Work through the data below and state how many lines contain "리소시스가", giving that number alone.

[Stored data entries]
§ §

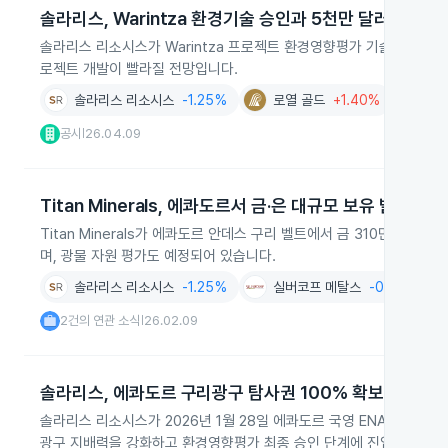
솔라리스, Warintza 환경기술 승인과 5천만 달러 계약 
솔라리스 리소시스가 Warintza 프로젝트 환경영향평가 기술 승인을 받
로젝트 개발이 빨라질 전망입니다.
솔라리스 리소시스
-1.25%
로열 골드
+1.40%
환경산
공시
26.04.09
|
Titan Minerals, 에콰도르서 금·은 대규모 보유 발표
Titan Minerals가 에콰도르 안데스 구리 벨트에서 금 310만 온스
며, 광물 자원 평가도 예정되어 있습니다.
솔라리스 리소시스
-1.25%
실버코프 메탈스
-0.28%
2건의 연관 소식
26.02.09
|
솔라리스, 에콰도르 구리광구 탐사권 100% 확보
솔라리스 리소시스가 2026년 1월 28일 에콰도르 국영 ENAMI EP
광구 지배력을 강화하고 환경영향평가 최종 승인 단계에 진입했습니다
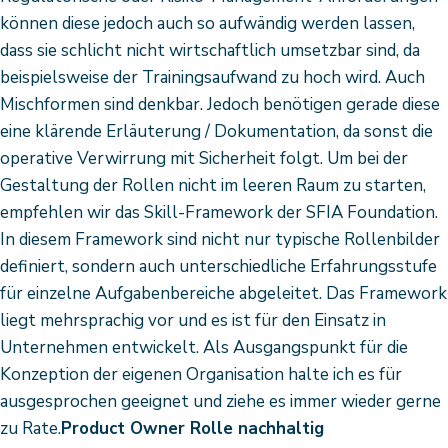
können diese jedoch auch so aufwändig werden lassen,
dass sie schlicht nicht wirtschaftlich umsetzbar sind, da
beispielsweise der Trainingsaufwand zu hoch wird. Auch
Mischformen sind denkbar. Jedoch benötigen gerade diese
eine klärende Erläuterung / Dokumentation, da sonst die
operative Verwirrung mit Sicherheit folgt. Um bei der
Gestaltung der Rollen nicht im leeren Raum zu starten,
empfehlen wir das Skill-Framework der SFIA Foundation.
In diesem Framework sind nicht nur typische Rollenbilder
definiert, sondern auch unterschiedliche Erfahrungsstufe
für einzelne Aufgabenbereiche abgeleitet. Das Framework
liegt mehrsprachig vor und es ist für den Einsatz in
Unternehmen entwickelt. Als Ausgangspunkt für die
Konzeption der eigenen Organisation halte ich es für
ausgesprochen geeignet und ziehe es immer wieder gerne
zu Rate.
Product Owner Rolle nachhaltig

§ §

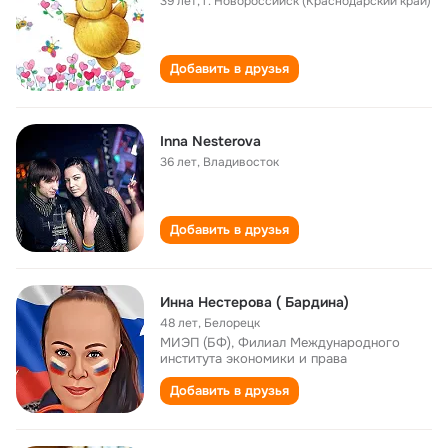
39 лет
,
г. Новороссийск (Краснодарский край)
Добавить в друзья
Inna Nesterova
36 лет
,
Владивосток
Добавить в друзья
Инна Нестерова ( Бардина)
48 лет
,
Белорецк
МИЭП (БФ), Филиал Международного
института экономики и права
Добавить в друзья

§ §

→ **Problem solution**: 2